Task prompt:
From the first line to the last, output the data exactly as it stands, minus its pictures.

******************************

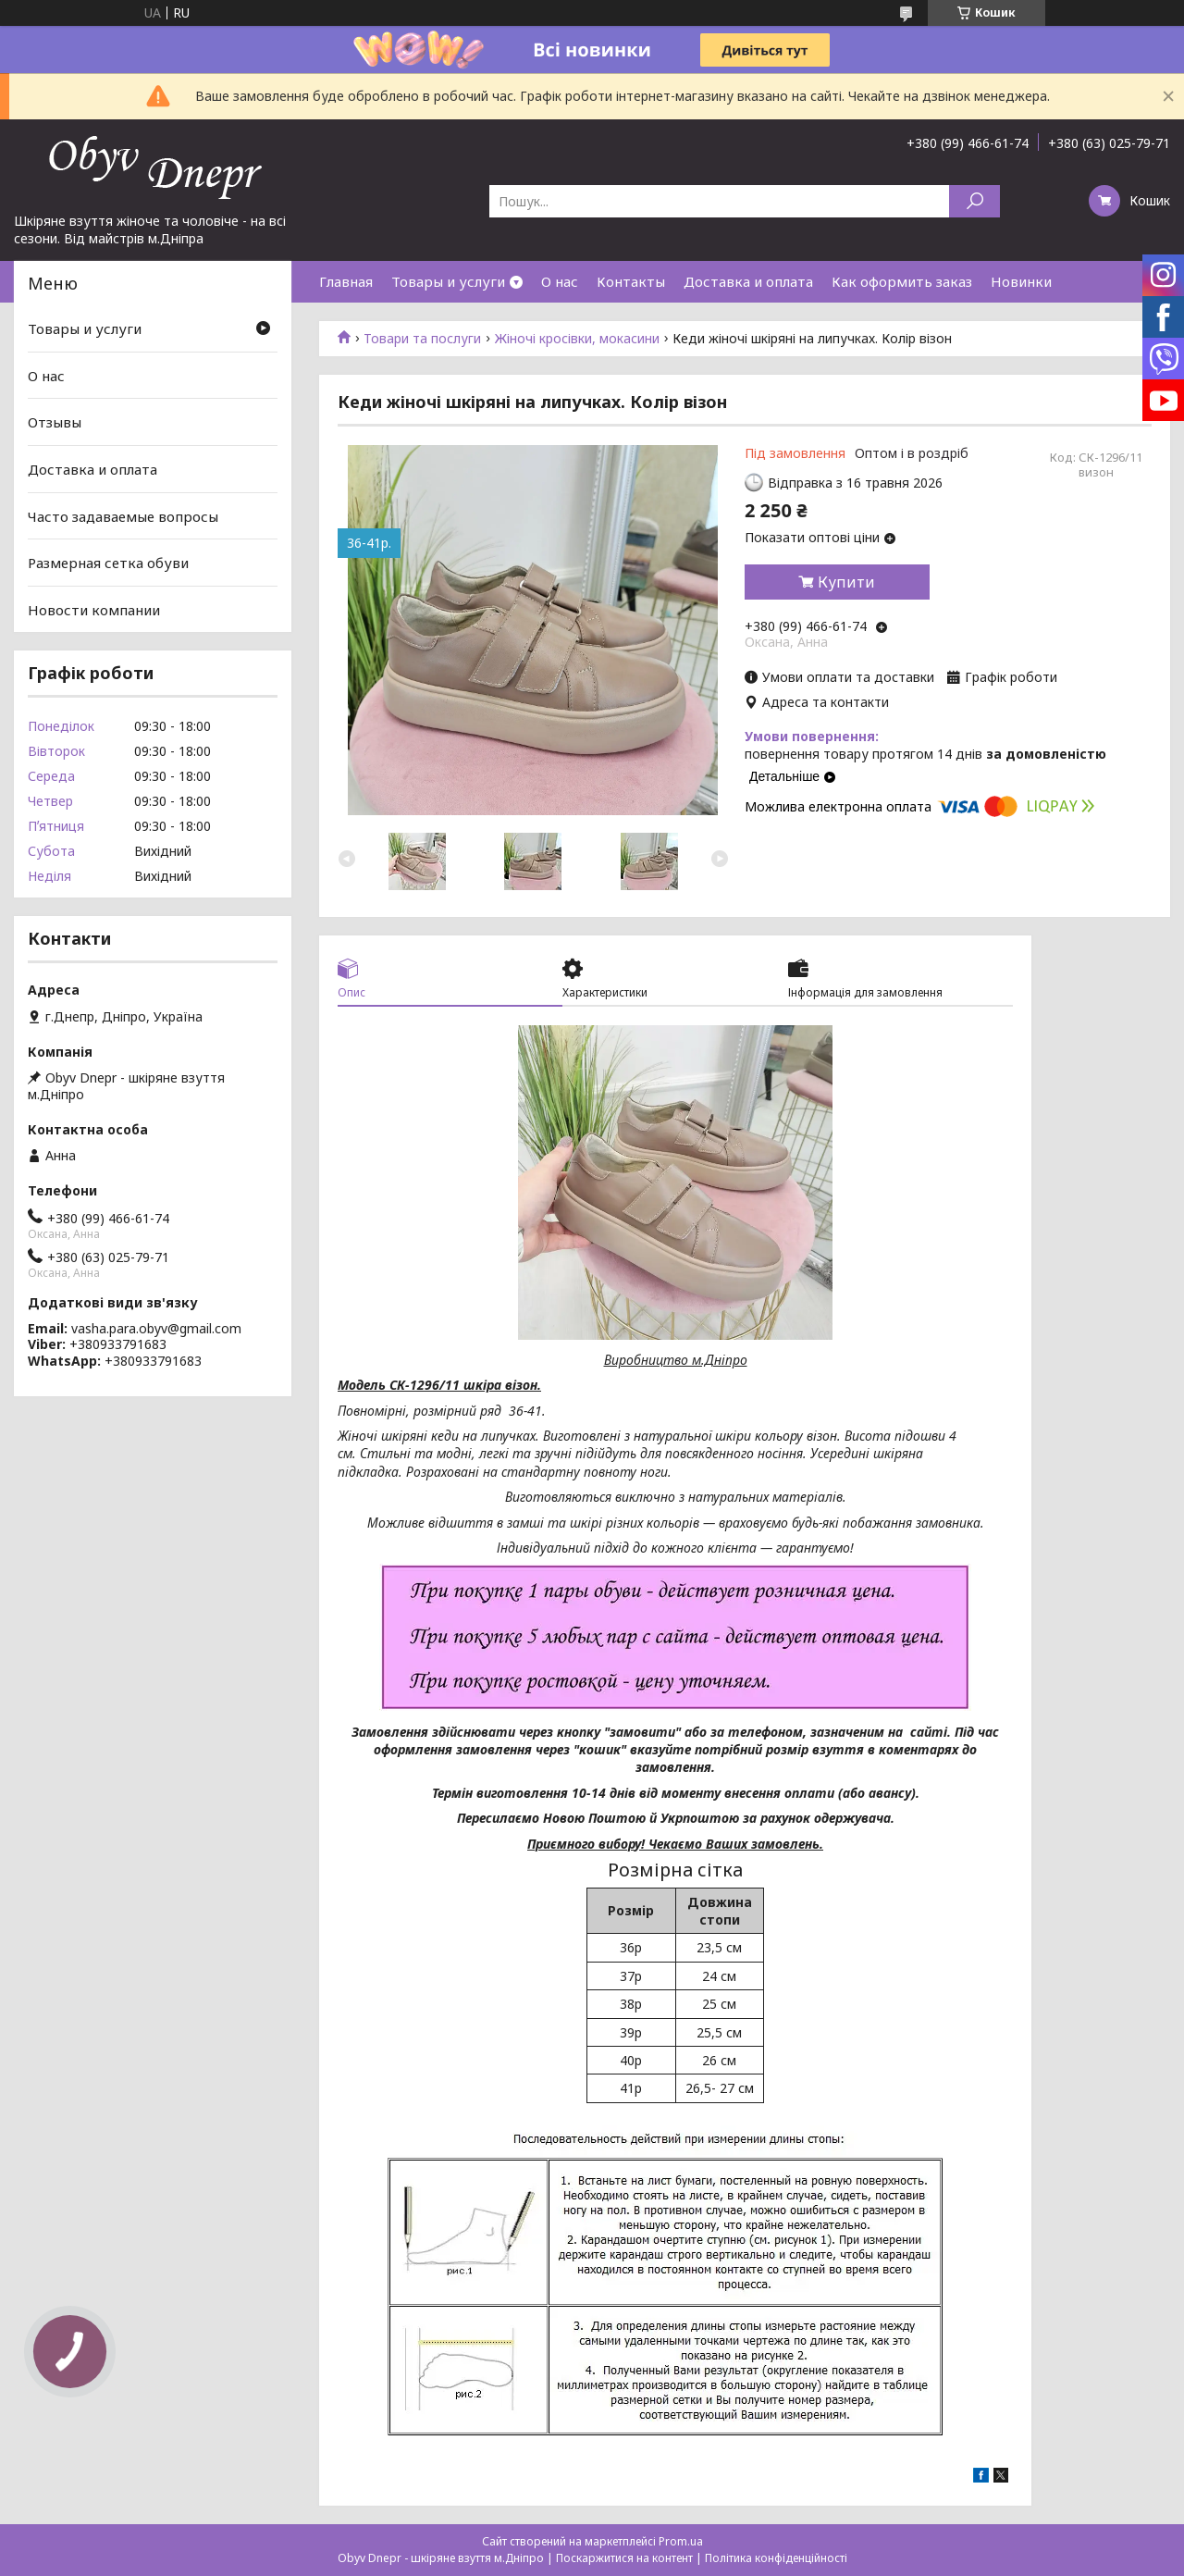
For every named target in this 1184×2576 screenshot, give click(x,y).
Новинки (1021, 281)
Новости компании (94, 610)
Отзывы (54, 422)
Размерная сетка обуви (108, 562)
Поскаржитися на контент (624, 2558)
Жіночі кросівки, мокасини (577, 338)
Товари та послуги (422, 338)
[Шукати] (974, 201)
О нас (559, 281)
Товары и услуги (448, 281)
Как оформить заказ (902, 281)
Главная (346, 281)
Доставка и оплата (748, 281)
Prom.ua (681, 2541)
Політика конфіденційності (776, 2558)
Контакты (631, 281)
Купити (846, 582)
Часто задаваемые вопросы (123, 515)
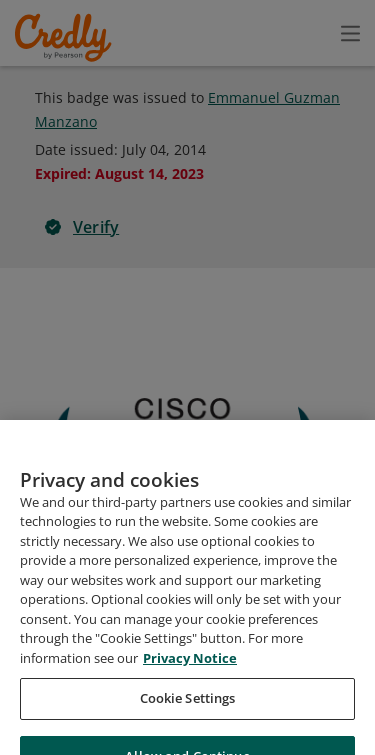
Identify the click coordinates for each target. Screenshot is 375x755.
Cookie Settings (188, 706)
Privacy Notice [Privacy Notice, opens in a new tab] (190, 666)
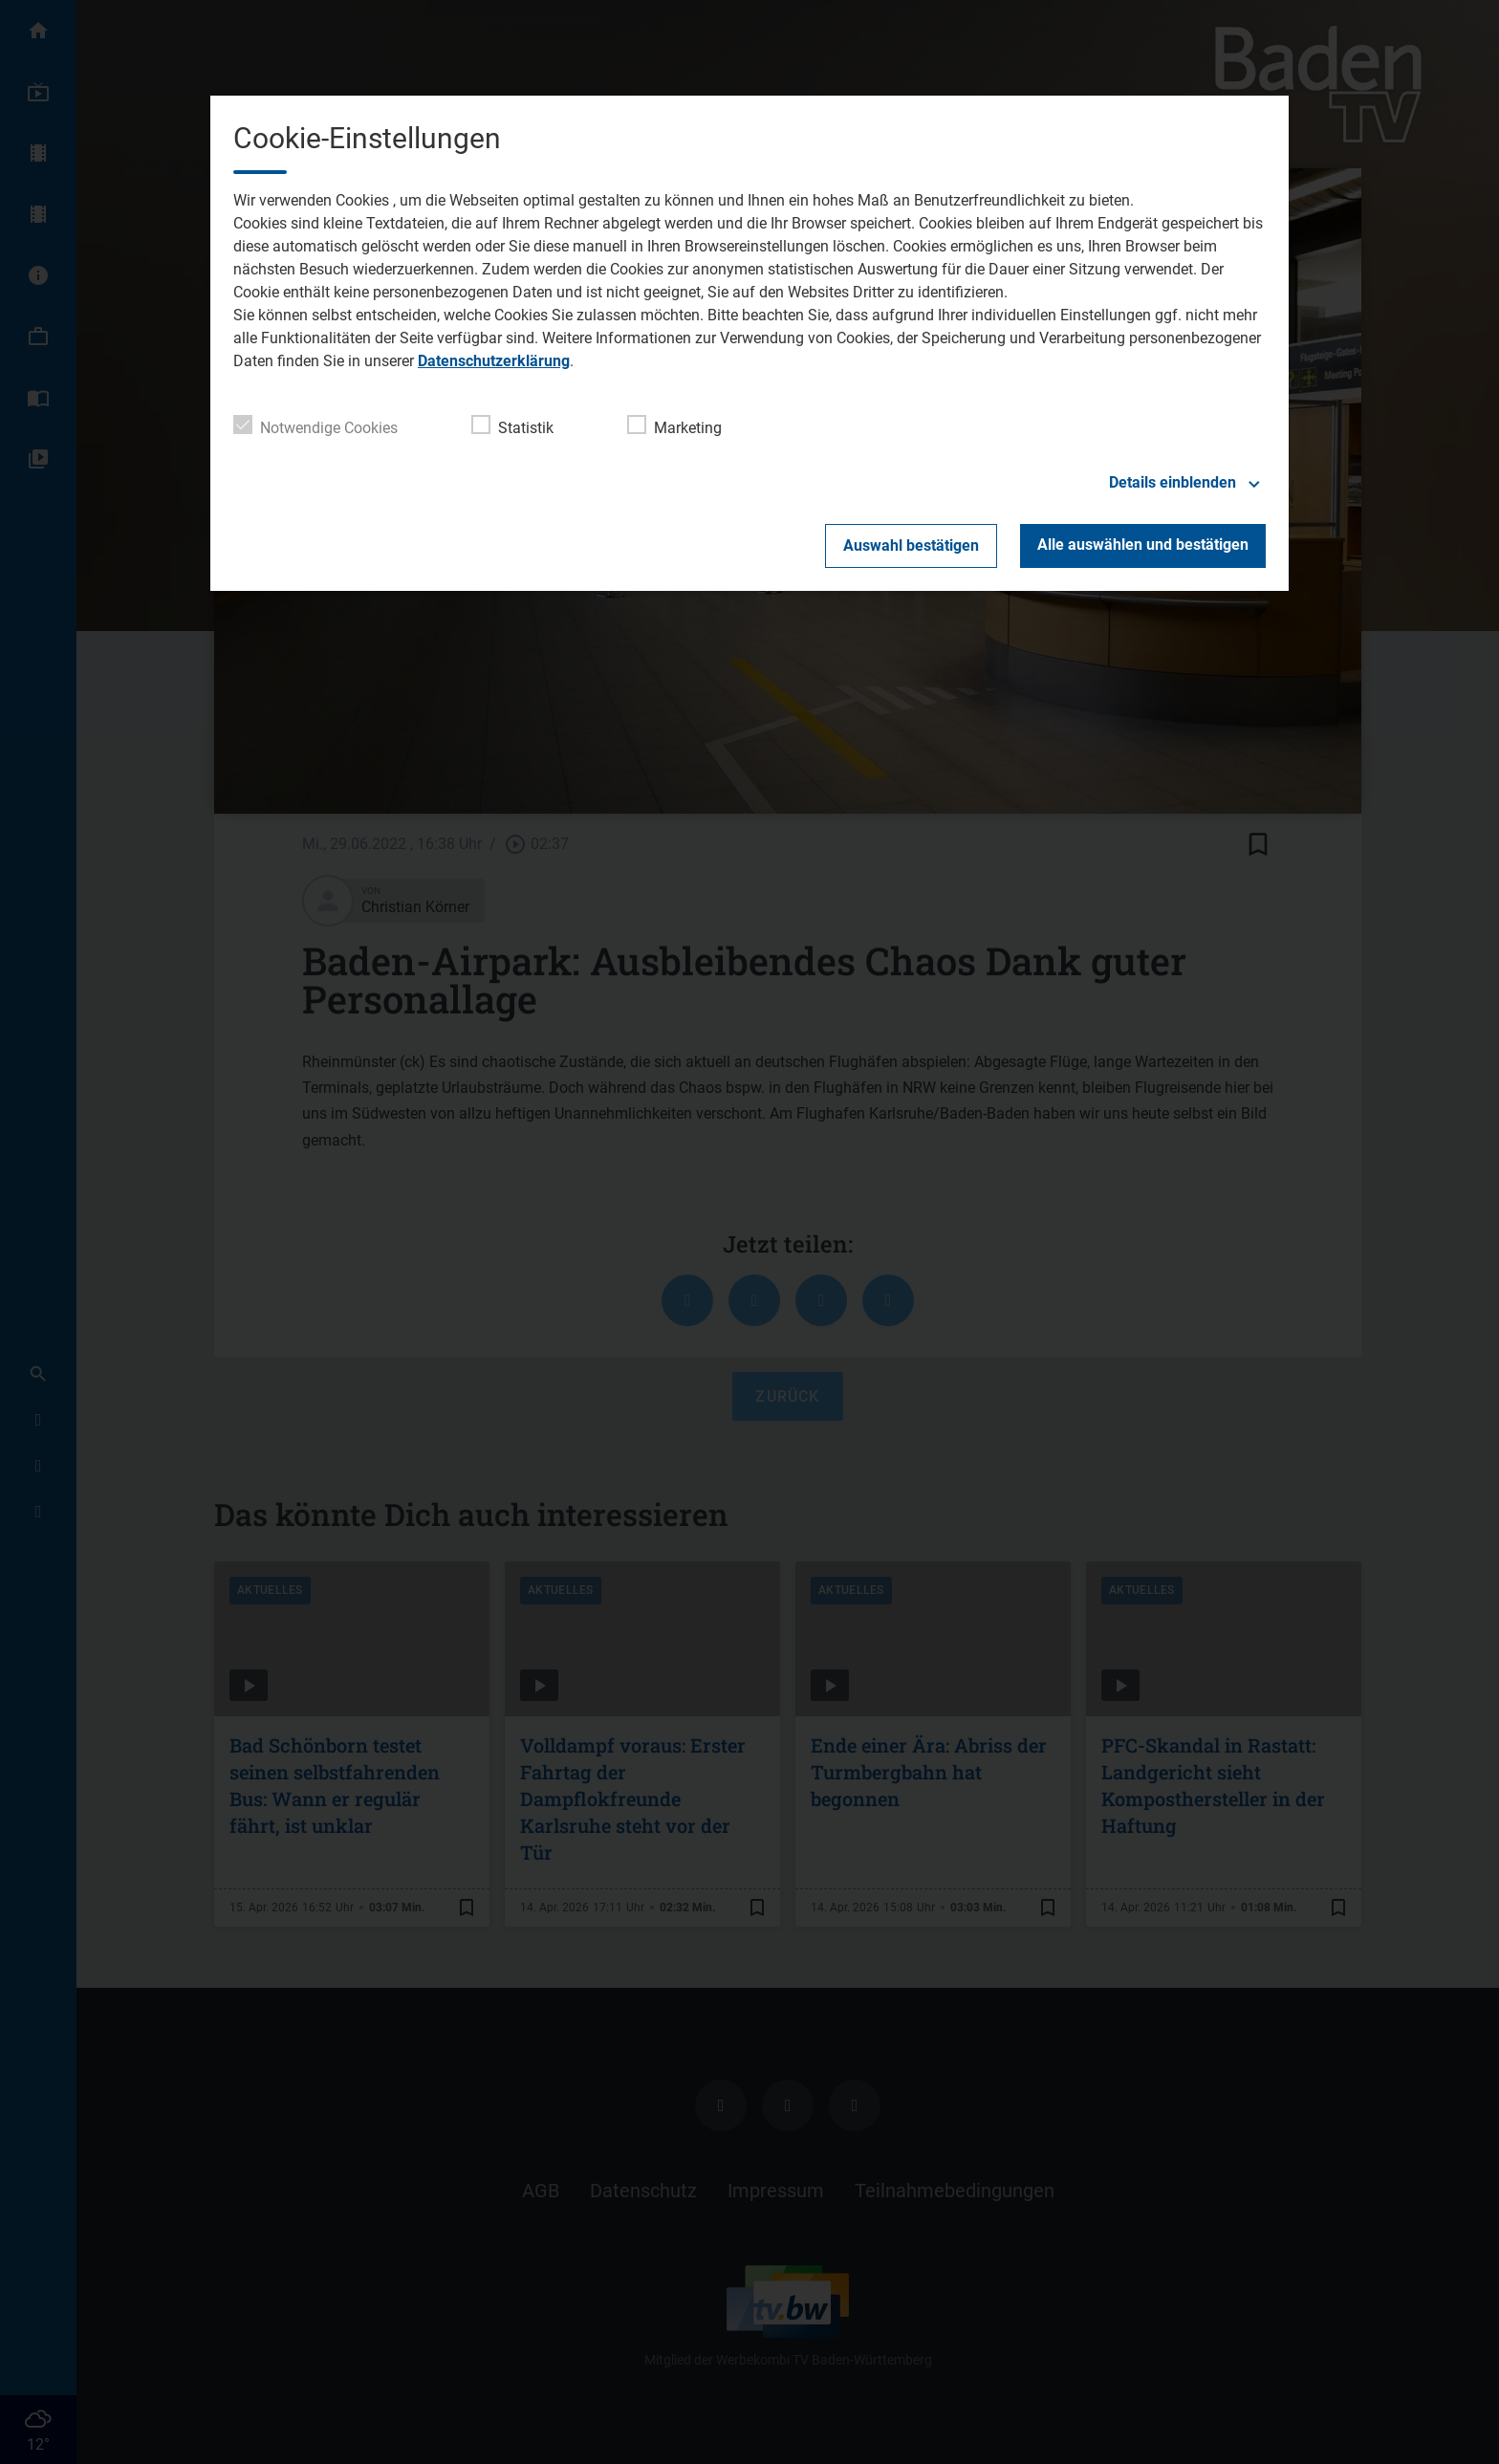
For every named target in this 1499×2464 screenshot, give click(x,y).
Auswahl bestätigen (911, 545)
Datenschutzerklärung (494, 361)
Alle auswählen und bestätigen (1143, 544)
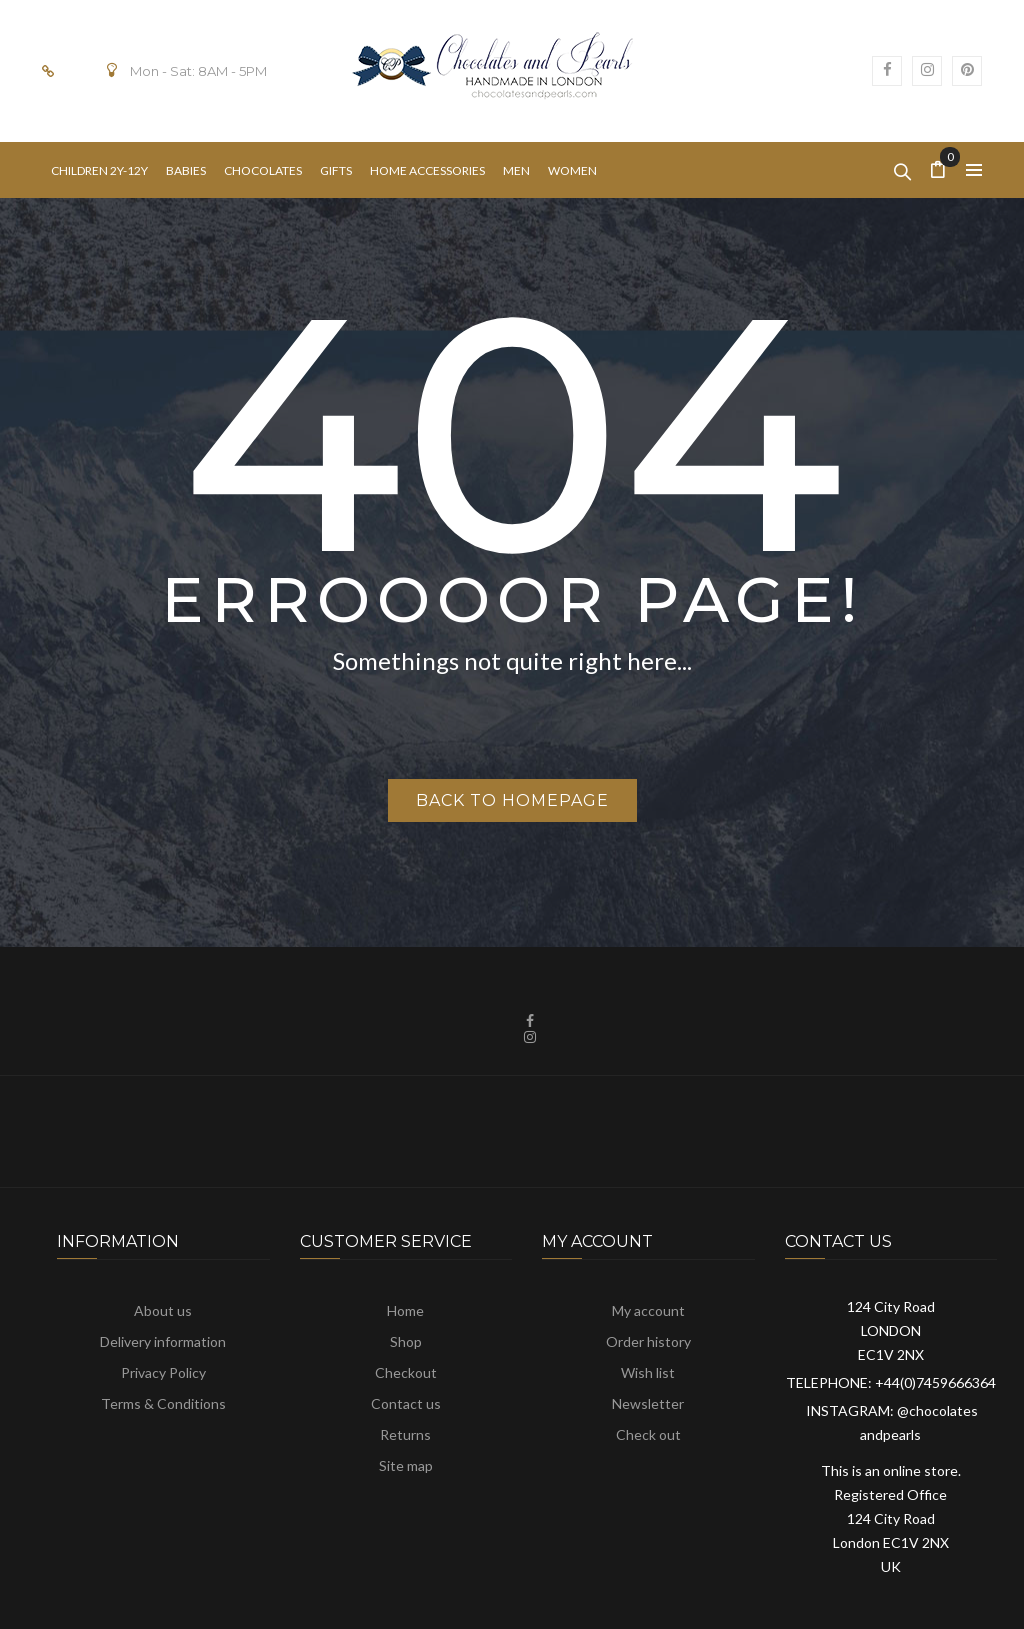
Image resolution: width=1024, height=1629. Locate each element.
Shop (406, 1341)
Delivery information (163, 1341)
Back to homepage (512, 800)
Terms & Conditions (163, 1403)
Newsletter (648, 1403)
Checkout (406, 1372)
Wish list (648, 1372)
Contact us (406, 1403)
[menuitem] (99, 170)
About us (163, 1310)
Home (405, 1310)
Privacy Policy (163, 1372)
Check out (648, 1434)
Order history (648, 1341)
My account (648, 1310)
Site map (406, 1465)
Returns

******************************

Your response:
For every named target in this 1184×2576 screenshot, give click(x,y).
Новинки (1021, 281)
Новости компании (94, 610)
Отзывы (54, 422)
Размерная сетка обуви (108, 562)
Поскаржитися на контент (624, 2558)
Жіночі кросівки, мокасини (577, 338)
Товари та послуги (422, 338)
[Шукати] (974, 201)
О нас (559, 281)
Товары и услуги (448, 281)
Как оформить заказ (902, 281)
Главная (346, 281)
Доставка и оплата (748, 281)
Prom.ua (681, 2541)
Політика конфіденційності (776, 2558)
Контакты (631, 281)
Купити (846, 582)
Часто задаваемые вопросы (123, 515)
Identify the click coordinates for each target. Screenshot is 375x755.
Cookie Settings (188, 706)
Privacy Notice [Privacy Notice, opens in a new tab] (190, 666)
For every named target in this 1499×2464 screenshot, give click(x,y).
Auswahl bestätigen (911, 545)
Datenschutzerklärung (494, 361)
Alle auswählen und bestätigen (1143, 544)
Image resolution: width=1024, height=1629. Locate each element.
Shop (406, 1341)
Delivery information (163, 1341)
Back to homepage (512, 800)
Terms & Conditions (163, 1403)
Newsletter (648, 1403)
Checkout (406, 1372)
Wish list (648, 1372)
Contact us (406, 1403)
[menuitem] (99, 170)
About us (163, 1310)
Home (405, 1310)
Privacy Policy (163, 1372)
Check out (648, 1434)
Order history (648, 1341)
My account (648, 1310)
Site map (406, 1465)
Returns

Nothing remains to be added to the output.